First, we observed that PBA treatment had no impact on body weight in Avy and Avy hIAPP mice (Fig. 3A). To test whether PBA had an effect on glycemia values in both groups of mice, we monitored random-fed and fasting glycemia throughout the treatment period. PBA treatment markedly reduced the hyperglycemia in fed Avy hIAPP mice (Fig. 3B). The efficacy of PBA in preventing the increase of glycemia in Avy hIAPP mice was observed during all the study and was more evident during the last weeks of treatment, when the values were as high as 400 mg/dL in non-treated mice and around 200 mg/dL in PBA-treated littermates (Fig. 3B,C).

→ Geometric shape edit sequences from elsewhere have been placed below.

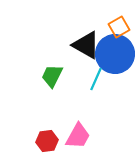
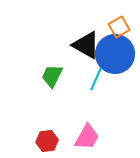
pink trapezoid: moved 9 px right, 1 px down
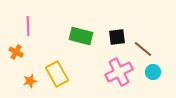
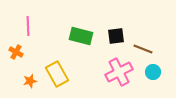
black square: moved 1 px left, 1 px up
brown line: rotated 18 degrees counterclockwise
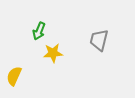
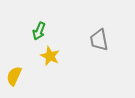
gray trapezoid: rotated 25 degrees counterclockwise
yellow star: moved 3 px left, 3 px down; rotated 30 degrees clockwise
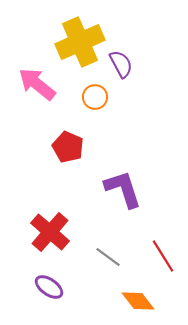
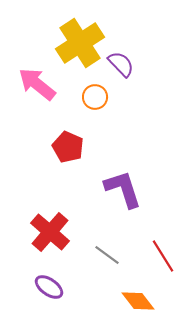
yellow cross: moved 1 px down; rotated 9 degrees counterclockwise
purple semicircle: rotated 16 degrees counterclockwise
gray line: moved 1 px left, 2 px up
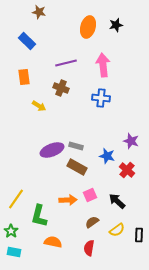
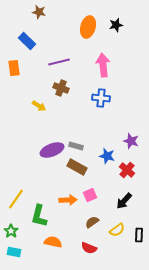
purple line: moved 7 px left, 1 px up
orange rectangle: moved 10 px left, 9 px up
black arrow: moved 7 px right; rotated 90 degrees counterclockwise
red semicircle: rotated 77 degrees counterclockwise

Remarkably, PBA treatment also induced a potent reduction of fasting glycemia, which reached very high values during the last weeks of the experiment in non-treated Avy hIAPP mice (Fig. 3D). Avy mice did not show increased fasting glycemia values throughout the study (Fig. 3D), and only presented increased random-fed glycemia during the last weeks of the treatment, which was also prevented by PBA treatment (Fig. 3B,C).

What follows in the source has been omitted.